◆ **Information supplied**
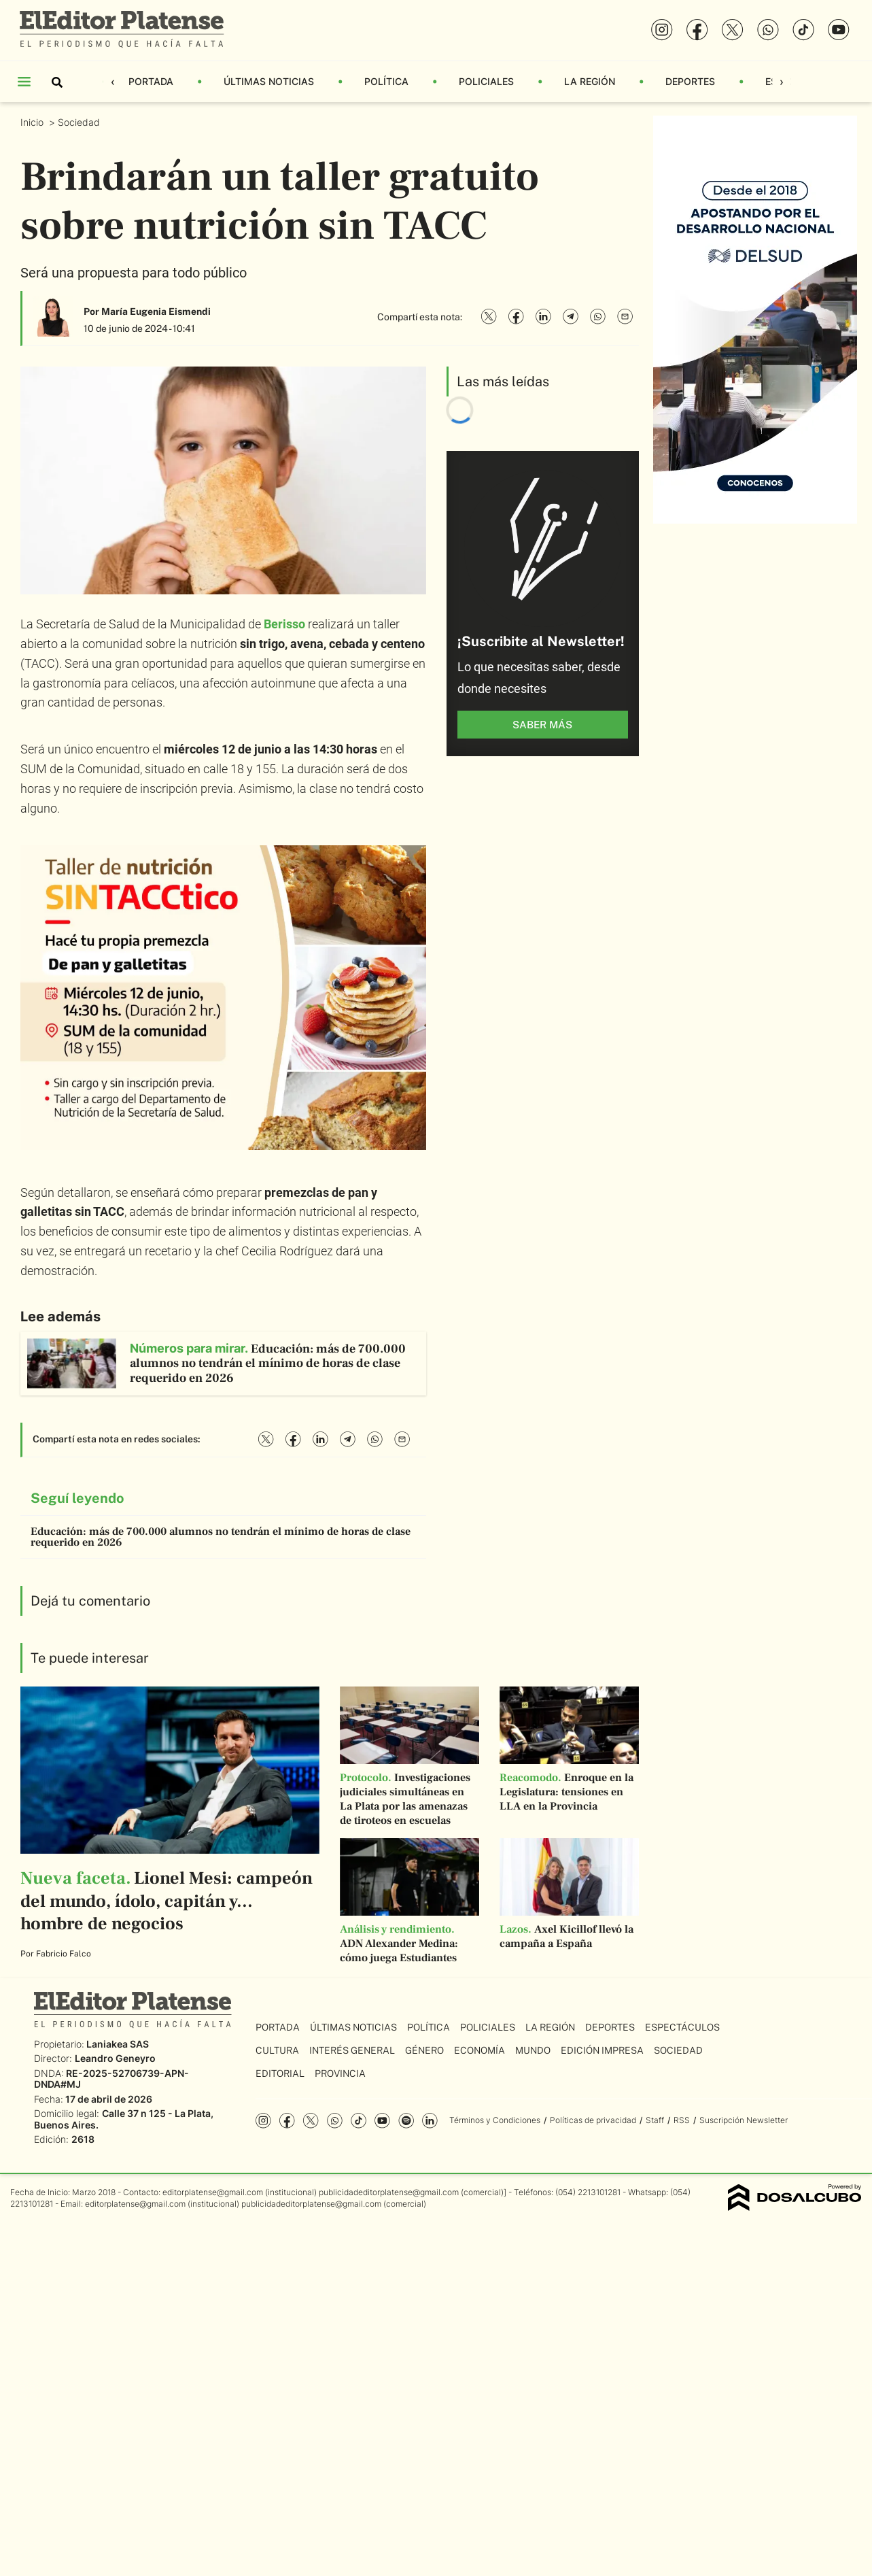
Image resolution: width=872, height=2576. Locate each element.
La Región (589, 81)
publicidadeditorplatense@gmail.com (389, 2192)
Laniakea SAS (117, 2044)
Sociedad (80, 122)
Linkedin (430, 2121)
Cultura (277, 2050)
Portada (150, 81)
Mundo (533, 2050)
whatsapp (335, 2121)
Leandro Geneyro (115, 2058)
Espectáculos (682, 2027)
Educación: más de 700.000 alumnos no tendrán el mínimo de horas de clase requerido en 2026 (221, 1537)
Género (424, 2050)
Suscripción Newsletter (743, 2120)
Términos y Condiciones (494, 2120)
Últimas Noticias (269, 81)
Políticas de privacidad (593, 2120)
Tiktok (358, 2121)
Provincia (340, 2073)
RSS (682, 2120)
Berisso (284, 624)
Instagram (263, 2121)
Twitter (311, 2121)
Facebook (287, 2121)
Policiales (486, 81)
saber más (542, 724)
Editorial (280, 2073)
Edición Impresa (602, 2050)
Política (386, 81)
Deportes (690, 81)
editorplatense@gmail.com (212, 2192)
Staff (655, 2120)
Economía (479, 2050)
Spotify (406, 2121)
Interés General (352, 2050)
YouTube (382, 2121)
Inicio (33, 122)
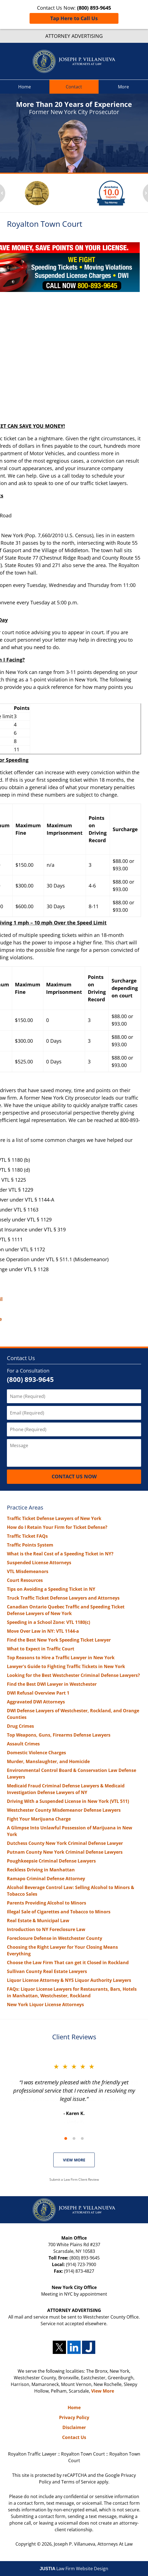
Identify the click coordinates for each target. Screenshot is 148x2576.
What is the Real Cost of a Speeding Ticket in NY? (60, 1554)
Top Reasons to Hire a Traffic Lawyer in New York (61, 1658)
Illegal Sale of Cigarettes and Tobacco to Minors (58, 1912)
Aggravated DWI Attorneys (36, 1702)
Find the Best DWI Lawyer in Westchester (52, 1684)
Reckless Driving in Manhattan (41, 1870)
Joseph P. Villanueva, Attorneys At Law (93, 2544)
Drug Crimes (20, 1726)
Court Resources (25, 1580)
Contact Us (21, 1358)
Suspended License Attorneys (39, 1563)
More (123, 87)
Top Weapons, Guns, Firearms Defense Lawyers (58, 1735)
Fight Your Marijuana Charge (39, 1819)
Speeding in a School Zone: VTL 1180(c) (48, 1622)
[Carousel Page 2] (74, 2138)
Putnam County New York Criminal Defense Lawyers (65, 1852)
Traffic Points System (30, 1545)
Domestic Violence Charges (36, 1753)
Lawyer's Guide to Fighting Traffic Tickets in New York (66, 1666)
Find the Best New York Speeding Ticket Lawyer (59, 1640)
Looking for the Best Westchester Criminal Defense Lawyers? (73, 1675)
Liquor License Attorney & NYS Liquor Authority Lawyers (69, 1980)
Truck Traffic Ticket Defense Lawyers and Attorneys (63, 1598)
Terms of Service (78, 2482)
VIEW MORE (74, 2160)
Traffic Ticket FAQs (27, 1536)
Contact (74, 87)
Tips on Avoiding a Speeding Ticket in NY (51, 1589)
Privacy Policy (74, 2417)
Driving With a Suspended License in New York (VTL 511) (68, 1801)
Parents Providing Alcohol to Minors (46, 1903)
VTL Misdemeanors (27, 1571)
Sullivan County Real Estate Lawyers (47, 1971)
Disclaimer (74, 2427)
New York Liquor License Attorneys (45, 2004)
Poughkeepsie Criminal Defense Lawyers (51, 1861)
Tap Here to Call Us (74, 18)
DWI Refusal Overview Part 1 (38, 1693)
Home (24, 87)
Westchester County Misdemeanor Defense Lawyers (64, 1810)
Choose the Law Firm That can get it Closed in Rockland (68, 1962)
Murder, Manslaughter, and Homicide (48, 1761)
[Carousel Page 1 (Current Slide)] (66, 2138)
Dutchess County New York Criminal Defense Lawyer (65, 1843)
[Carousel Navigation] (74, 2138)
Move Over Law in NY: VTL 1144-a (43, 1631)
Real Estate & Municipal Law (38, 1920)
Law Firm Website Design (74, 2569)
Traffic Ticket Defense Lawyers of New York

◆ **Try it**
Transcribe each line of the data above, unaltered, from the one where "Mundo (533, 2050)" appears to the one where "Últimas Noticias (269, 81)" appears, inclusive of both.

◆ **Written answer**
Mundo (533, 2050)
whatsapp (335, 2121)
Leandro Geneyro (115, 2058)
Espectáculos (682, 2027)
Educación: más de 700.000 alumnos no tendrán el mínimo de horas de clase requerido en 2026 (221, 1537)
Género (424, 2050)
Suscripción Newsletter (743, 2120)
Términos y Condiciones (494, 2120)
Últimas Noticias (269, 81)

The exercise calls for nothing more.